=== Section Start ===

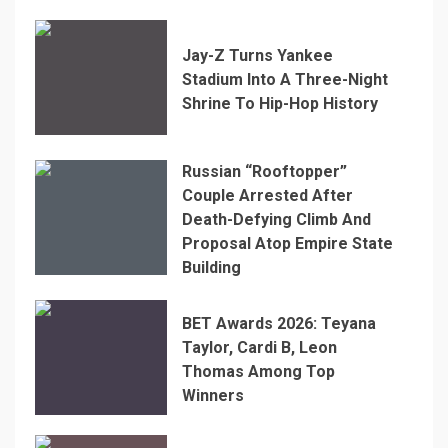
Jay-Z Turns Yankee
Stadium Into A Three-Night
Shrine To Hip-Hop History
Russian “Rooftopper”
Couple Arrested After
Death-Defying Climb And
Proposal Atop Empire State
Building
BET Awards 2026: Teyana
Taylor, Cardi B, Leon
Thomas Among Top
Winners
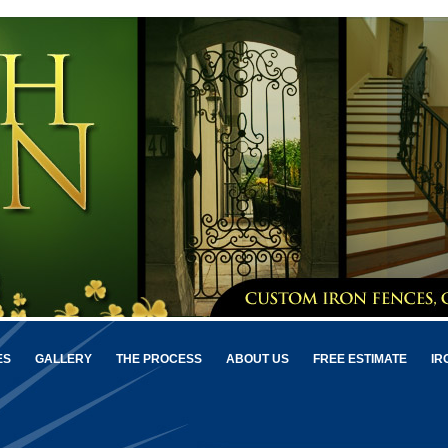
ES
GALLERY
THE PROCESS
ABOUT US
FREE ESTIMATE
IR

=== Section End ===

▶ AIM OF THE EXERCISE
Only an exact copy of the lines from the one with "Shrine To Hip-Hop History" through the last line of the data above is wanted, and no pictures.

▶ EXERCISE OUTPUT
Shrine To Hip-Hop History
Russian “Rooftopper”
Couple Arrested After
Death-Defying Climb And
Proposal Atop Empire State
Building
BET Awards 2026: Teyana
Taylor, Cardi B, Leon
Thomas Among Top
Winners
ES
GALLERY
THE PROCESS
ABOUT US
FREE ESTIMATE
IR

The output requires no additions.